March Madness is full upon us and while there will be very little down time between games, there should always be time for a good book. Unfortunately, the literary world, particularly the area in which I inhabit, is not bursting with basketball themed books. I’ve got two recommendations of older books. Maybe the readers can come up with more.

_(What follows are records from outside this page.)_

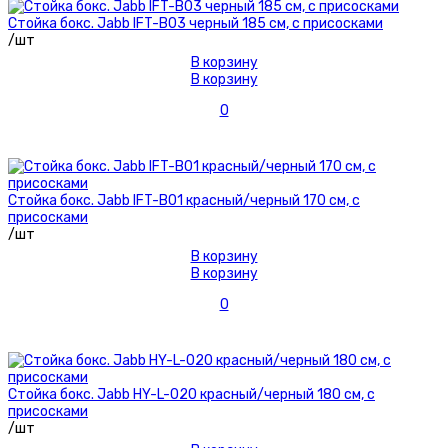
Стойка бокс. Jabb IFT-B03 черный 185 см, с присосками
/шт
В корзину
В корзину
0
Стойка бокс. Jabb IFT-B01 красный/черный 170 см, с
присосками
/шт
В корзину
В корзину
0
Стойка бокс. Jabb HY-L-020 красный/черный 180 см, с
присосками
/шт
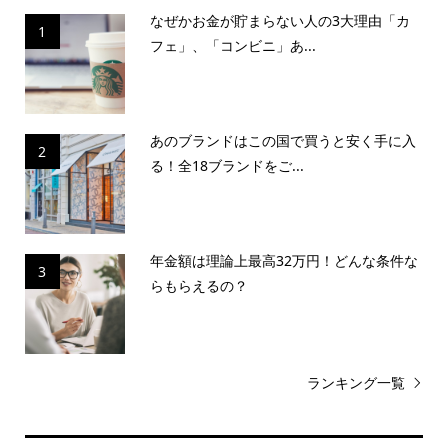
なぜかお金が貯まらない人の3大理由「カ
1
フェ」、「コンビニ」あ...
あのブランドはこの国で買うと安く手に入
2
る！全18ブランドをご...
年金額は理論上最高32万円！どんな条件な
3
らもらえるの？
ランキング一覧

- One on One: A Novel by Tabitha King. This powerful story addresses how young people can use sports as an escape from the horrors of home life. Deannie Gauthier is a troubled young woman who finds refuge on the basketball court. She leads the girl’s team at her local high school in a quest for state title. Sam Styles, a straight living, well loved, young god of a man, is the captain of the boy’s team, also seeking a state title. These two are inexplicably drawn to each other: Deannie is dangerous and unknown. Sam is good and safe. Both, however, face peer pressure from others that will not only bring down their dreams of championships but possibly their grip on life. It’s a book that is chilling in its realism and full of heartrending emotion.
- More Than You Dreamed by Kathleen Gilles Seidel. The book opens with Jill Casler dealing with her famous Hollywood producer father, Cass Casler. Cass was well beloved by everyone and it concerns Jill when a Doug Ringling shows up at her door with claims that might tarnish her father’s legacy. The mystery revolves around a screenplay that Bix Ringling wrote for himself and his brother Charles. Bix would be Doug’s uncle. Doug is a bit at loose ends following his forced resignation as a coach at a Division 1 college basketball team. This “project” gives him something to focus on while pushing the mess of his career into the back burner. Together Jill and Doug look into the mystery behind the ties between Ringlings and Caslings and the secrets the dead have written.While the focus is not on basketball in this book, there is a wonderful scene in which Doug takes Jill out for a little hoops one on one. Jill is very rich and Doug uses his physical presence on the basketball court to exert his manhood. It’s a subtle but rich scene that is classic Seidel.